- Ona sen, böyle hikmet satarak yalnız yemek istiyorsun galiba dediler.
- پس بدو گفتند زین حکمتگری ** قصد تو آن است تا تنها خوری
- Dedi ki: Dostlar, biz üç kişi değil miyiz? Bana razı değilseniz pay edelim.
- گفت ای یاران نه که ما سه تنیم ** چون خلاف افتاد تا قسمت کنیم
- Kimse ne düşerse diler yesin, diler saklasın.
- هرکه خواهد قسم خود بر جان زند ** هرکه خواهد قسم خود پنهان کند
- İkisi birden hayır dediler, pay etmeyi bırak, “her pay eden cehennemdedir” sözünü duy. 2410
- آن دو گفتندش ز قسمت در گذر ** گوش کن قسام فیالنار از خبر
- Mümin, burada pay eden, kendi havasına uyup pay edendir. Tanrı için pay eden değil.
- گفت قسام آن بود کو خویش را ** کرد قسمت بر هوا و بر خدا
- Sen de Tanrınınsın onun payısın. Onun payını başkasına verirsen ona şirk koşmuş olursun.
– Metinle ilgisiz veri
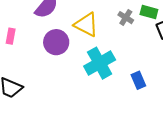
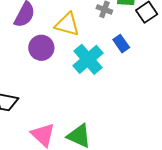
blue rectangle: (138, 80) -> (121, 44), moved

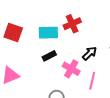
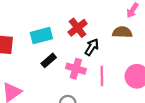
red cross: (72, 24) -> (78, 28), moved

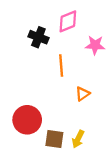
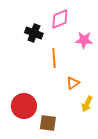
yellow arrow: (78, 139) -> (87, 104), moved

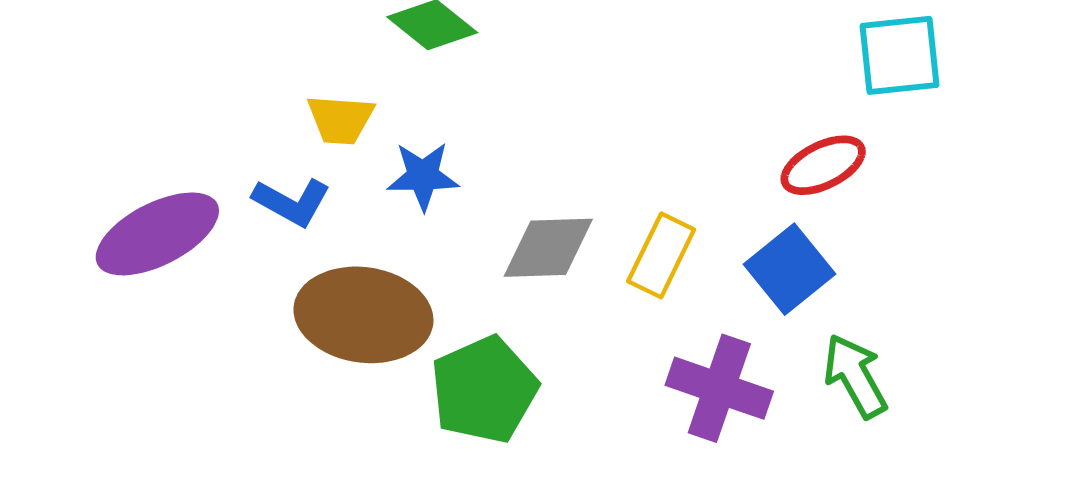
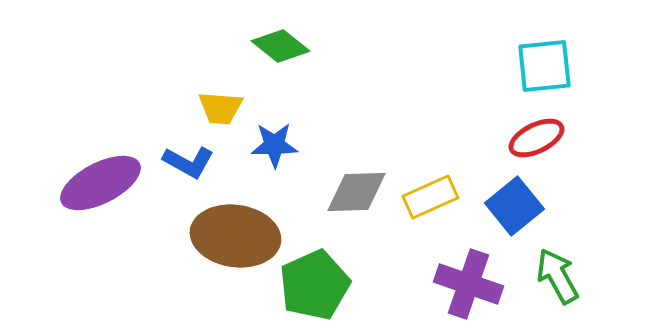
cyan square: (899, 55) -> (544, 66), moved
yellow rectangle: (661, 255) -> (430, 197), turned 40

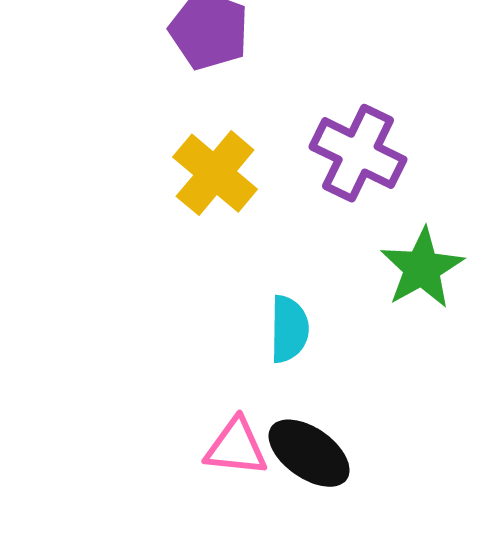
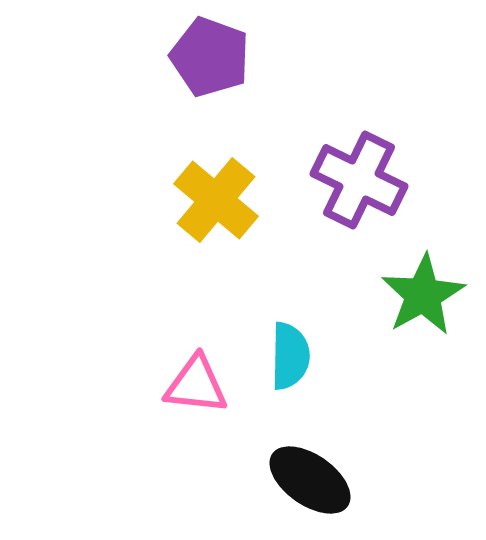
pink triangle: (236, 447) -> (196, 385), moved

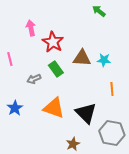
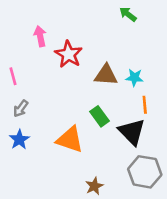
green rectangle: (56, 69) -> (100, 116), moved
gray arrow: (34, 79) -> (21, 109), moved, turned -32
orange line: (112, 89) -> (145, 105), moved
black triangle: (86, 113) -> (132, 132), moved

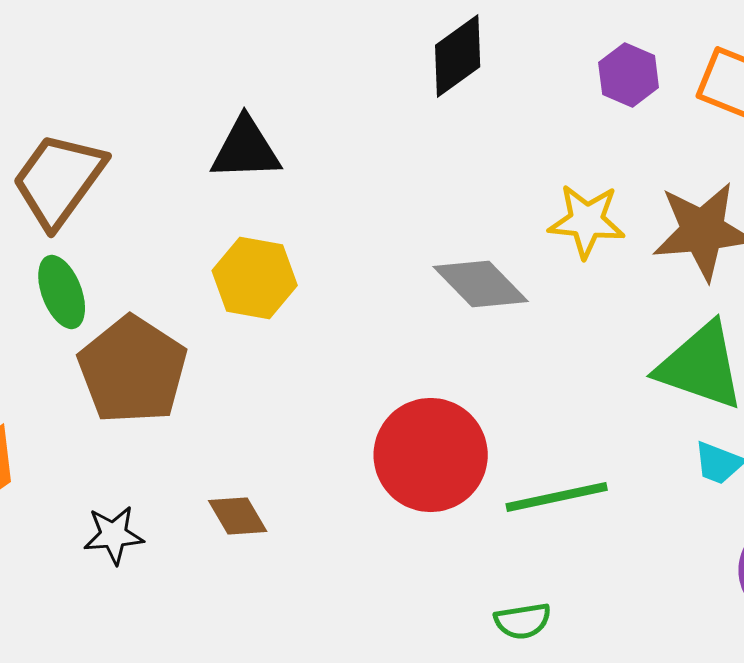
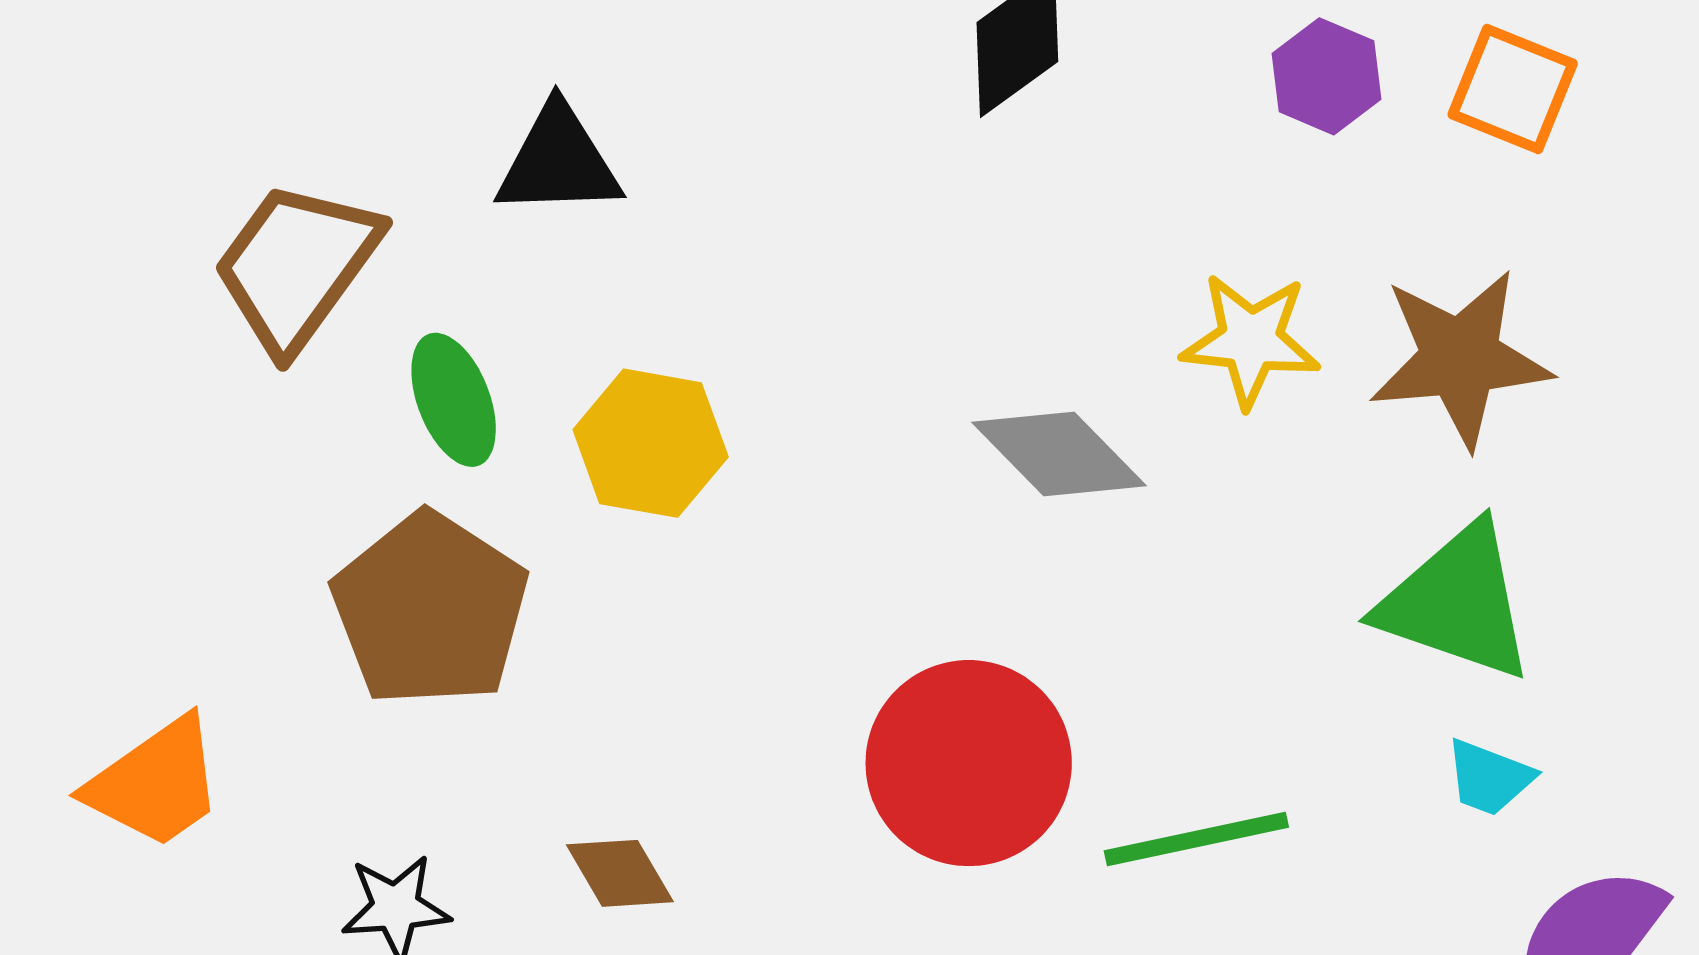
black triangle: (246, 149) -> (558, 161), moved
green ellipse: (62, 292) -> (454, 400), moved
- ملک حق و جمله قسم اوستی ** قسم دیگر را دهی دوگوستی
- Eğer o kötü kişilerin zamanı olmasaydı bu aslan, köpeklere üstün olurdu.
- این اسد غالب شدی هم بر سگان ** گر نبودی نوبت آن بدرگان
- Onların kasti o Müslüman’ın gam yemesi, o geceyi aç geçirmesiydi.
- قصدشان آن کان مسلمان غم خورد ** شب برو در بینوایی بگذرد
- Tanrı’ya teslim oldu, boynunu eğdi, dostlarım dedi, baş üstüne, dediğiniz gibi olsun. 2415
- بود مغلوب او به تسلیم و رضا ** گفت سمعا طاعة اصحابنا
- O gece yatıp uyudular, sabahleyin kalkıp kendilerini bezediler.